# Aim of the task:
Filter out all lines without the word "Marmer" from the data below, please, and copy the rest.

Extracted page text data:
_____
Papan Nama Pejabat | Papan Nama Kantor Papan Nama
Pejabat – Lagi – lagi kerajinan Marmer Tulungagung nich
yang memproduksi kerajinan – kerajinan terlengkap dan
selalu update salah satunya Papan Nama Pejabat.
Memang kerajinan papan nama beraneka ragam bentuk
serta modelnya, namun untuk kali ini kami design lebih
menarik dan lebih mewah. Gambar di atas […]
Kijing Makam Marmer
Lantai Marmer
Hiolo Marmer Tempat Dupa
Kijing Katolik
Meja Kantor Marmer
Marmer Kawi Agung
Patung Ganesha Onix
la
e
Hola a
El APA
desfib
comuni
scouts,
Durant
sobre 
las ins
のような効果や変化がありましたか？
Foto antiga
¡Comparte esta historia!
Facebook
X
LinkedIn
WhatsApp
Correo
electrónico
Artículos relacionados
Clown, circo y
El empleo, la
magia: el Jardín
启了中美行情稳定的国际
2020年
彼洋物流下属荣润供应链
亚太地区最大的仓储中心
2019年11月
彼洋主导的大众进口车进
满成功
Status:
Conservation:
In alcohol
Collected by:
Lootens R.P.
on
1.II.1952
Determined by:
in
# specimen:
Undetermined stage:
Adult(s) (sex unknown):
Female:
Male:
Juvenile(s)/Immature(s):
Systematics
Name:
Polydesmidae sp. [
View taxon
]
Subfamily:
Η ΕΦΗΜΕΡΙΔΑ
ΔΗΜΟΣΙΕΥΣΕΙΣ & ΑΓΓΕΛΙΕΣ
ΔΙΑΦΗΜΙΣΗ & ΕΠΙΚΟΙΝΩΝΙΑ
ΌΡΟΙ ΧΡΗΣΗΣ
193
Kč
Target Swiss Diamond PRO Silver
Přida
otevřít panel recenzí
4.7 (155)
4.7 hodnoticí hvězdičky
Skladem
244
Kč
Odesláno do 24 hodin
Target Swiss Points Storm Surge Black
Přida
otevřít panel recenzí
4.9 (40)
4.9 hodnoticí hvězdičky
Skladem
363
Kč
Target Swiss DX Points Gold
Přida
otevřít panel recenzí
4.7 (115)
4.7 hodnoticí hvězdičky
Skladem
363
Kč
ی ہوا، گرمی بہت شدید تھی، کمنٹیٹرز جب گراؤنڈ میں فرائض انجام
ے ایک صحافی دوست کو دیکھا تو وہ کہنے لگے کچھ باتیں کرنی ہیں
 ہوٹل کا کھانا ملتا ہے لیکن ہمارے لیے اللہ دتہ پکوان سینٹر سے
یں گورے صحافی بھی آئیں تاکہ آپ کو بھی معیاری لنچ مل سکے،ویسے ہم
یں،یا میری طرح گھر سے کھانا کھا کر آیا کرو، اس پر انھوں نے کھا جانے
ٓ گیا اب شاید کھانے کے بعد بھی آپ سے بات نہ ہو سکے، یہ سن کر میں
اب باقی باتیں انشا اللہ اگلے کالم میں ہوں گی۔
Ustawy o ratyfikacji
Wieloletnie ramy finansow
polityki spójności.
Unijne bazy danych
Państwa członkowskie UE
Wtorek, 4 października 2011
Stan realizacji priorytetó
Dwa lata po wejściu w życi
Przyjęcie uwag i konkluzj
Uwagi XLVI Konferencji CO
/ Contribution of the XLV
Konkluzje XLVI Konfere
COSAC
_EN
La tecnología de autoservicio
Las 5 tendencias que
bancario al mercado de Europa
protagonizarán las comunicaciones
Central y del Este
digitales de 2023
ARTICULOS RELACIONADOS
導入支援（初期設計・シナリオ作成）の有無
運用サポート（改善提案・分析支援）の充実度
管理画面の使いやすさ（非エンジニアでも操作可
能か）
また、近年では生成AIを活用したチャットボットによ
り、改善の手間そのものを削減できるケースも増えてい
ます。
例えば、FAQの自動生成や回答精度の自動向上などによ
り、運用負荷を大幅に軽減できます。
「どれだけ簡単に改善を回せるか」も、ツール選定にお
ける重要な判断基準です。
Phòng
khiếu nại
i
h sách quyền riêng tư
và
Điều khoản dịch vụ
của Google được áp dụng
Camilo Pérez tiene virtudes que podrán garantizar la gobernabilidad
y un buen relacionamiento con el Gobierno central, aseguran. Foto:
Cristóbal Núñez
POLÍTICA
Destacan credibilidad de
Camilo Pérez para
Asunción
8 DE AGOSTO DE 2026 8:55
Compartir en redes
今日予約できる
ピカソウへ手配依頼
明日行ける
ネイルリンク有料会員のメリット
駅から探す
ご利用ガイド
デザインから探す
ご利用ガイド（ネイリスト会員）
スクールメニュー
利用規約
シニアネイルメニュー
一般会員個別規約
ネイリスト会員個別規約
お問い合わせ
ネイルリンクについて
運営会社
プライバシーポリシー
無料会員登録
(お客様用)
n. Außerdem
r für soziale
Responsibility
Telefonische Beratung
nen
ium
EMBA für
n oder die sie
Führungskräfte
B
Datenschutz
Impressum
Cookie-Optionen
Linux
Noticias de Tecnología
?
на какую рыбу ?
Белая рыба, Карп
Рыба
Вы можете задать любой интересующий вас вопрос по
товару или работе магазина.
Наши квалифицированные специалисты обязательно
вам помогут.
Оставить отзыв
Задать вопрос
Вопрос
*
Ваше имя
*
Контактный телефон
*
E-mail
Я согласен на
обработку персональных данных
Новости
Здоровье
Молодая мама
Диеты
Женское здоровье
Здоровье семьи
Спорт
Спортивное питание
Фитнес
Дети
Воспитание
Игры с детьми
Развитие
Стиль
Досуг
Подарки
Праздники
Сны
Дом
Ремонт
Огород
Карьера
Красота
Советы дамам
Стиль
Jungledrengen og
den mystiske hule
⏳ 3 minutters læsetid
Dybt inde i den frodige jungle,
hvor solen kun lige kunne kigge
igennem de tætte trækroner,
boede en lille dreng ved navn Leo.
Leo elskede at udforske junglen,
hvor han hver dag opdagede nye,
_____
# Finished exercise:
Pejabat – Lagi – lagi kerajinan Marmer Tulungagung nich
Kijing Makam Marmer
Lantai Marmer
Hiolo Marmer Tempat Dupa
Meja Kantor Marmer
Marmer Kawi Agung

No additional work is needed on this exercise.